The 5 experimental treatments included venipuncture via the 1) saphenous vein with a 25-gauge needle, 2) saphenous vein with a 27-gauge needle, 3) tail vein with a 20-gauge needle, 4) tail vein with a 23-gauge needle, and 5) facial vein with a 20-gauge needle. As described in a previous study, facial venipuncture in mice may target many vessels in the anatomic region of the caudolateral cheek.23 For the purposes of this study, we refer to the vessel targeted during caudolateral cheek puncture as the facial vein. For the saphenous and tail-vein collections, groups were randomly assigned to be bled from the left or right side.
Previous work has shown that facial venipuncture induces significant fibrosis and subcutaneous hemorrhage at the venipuncture site.1,8,20,28 To reduce confounding effects of these pathologic changes on the blood-drop volume after repeated facial venipuncture, each side of the face of each mouse was only bled once. Phlebotomist #1 is right-hand dominant and therefore restrained mice with their left hand and bled the right facial vein. Phlebotomist #2 is left-hand dominant and therefore restrained mice with their right hand and bled the left facial vein. Therefore, each side of the face was bled only once for each mouse.

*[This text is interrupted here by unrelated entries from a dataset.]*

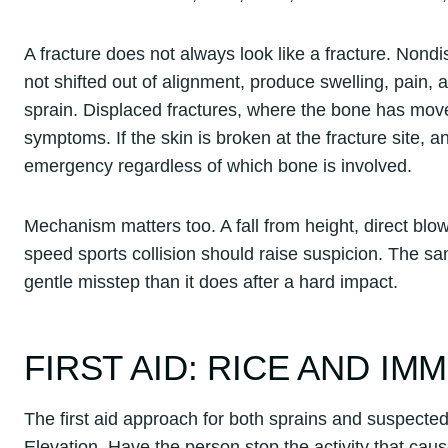
A fracture does not always look like a fracture. Non
not shifted out of alignment, produce swelling, pain,
sprain. Displaced fractures, where the bone has mov
symptoms. If the skin is broken at the fracture site, 
emergency regardless of which bone is involved.
Mechanism matters too. A fall from height, direct blow,
speed sports collision should raise suspicion. The s
gentle misstep than it does after a hard impact.
FIRST AID: RICE AND IM
The first aid approach for both sprains and suspected
Elevation. Have the person stop the activity that caus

Approximately 1 mo before data collection began, the analytical balance used in this study was serviced by a technician and its accuracy validated (Model XPE105; Mettler Toledo, Columbus, OH). Mice were weighed every week in a tared 50-mL conical tube that had a hole punctured at its end for airflow (Figure 1A). Weighing mice in this conical tube reduced movement artifact and took less than 60 s per mouse.
Citation: Journal of the American Association for Laboratory Animal Science 63, 3; 10.30802/AALAS-JAALAS-23-000083
Blood collection.
For mice undergoing saphenous or facial venipuncture, a weigh boat was weighed before blood collection. Mice undergoing saphenous venipuncture were restrained using a 50-mL conical tube with a hole for airflow at the end (Figure 1B). The assigned hindlimb was shaved, and the lateral saphenous vein was identified before puncturing the vessel with the assigned needle gauge. The first drop of blood that formed at the puncture site was dropped on to the preweighed boat, and the weight of the blood drop and weigh boat were immediately recorded. Mice undergoing facial venipuncture were manually restrained, the assigned facial vein punctured, and the first blood drop was collected and weighed as described for the saphenous venipuncture group.

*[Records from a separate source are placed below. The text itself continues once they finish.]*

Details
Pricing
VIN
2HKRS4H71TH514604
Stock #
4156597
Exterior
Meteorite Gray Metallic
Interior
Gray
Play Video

For blood collection from the tail vein, a glass microhematocrit tube (Fisher Scientific, Houston, TX) was weighed before blood collection, and mice assigned to this treatment were placed in a restraint device, as shown in Figure 1C (Kent Scientific, Torrington, CT). A marker was used to mark the tail approximately 5 cm distal to its base. A hand warmer (HotHands, Dalton, GA) was applied to the exposed tail for 10 s, and then the cutting edge of a 20- or 23-gauge needle was used to make a small incision over the left or right lateral tail vein at the level of the mark. Blood was allowed to collect at this incision while the phlebotomist applied gentle manual pressure to the more proximal tail to “milk” the vessel. After 5 s, the preweighed microhematocrit tube was applied directly to the blood drop for 1 s, and the blood drop and microhematocrit tube were weighed immediately.

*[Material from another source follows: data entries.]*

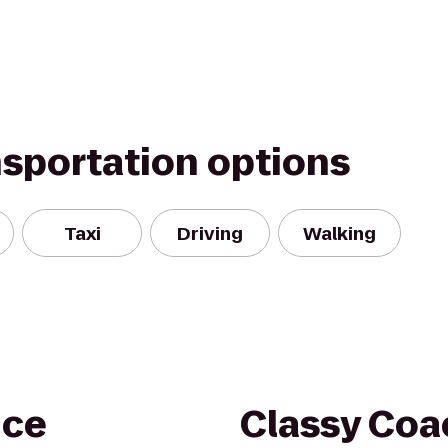
nsportation options
Taxi
Driving
Walking
nce
Classy Coa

If a blood drop was not produced from the initial puncture, the phlebotomist would attempt collection from the site for a maximum of 5 attempts. The number of attempts was recorded. We also recorded the order in which mice from a particular group were bled. This information was used to evaluate associations between blood-drop volume and the number of venipuncture attempts or the order in which the mouse was bled. If any puncture site continued to bleed after drop collection, the phlebotomist applied pressure to the puncture site using gauze, and the mouse was returned to its cage after hemorrhage resolved.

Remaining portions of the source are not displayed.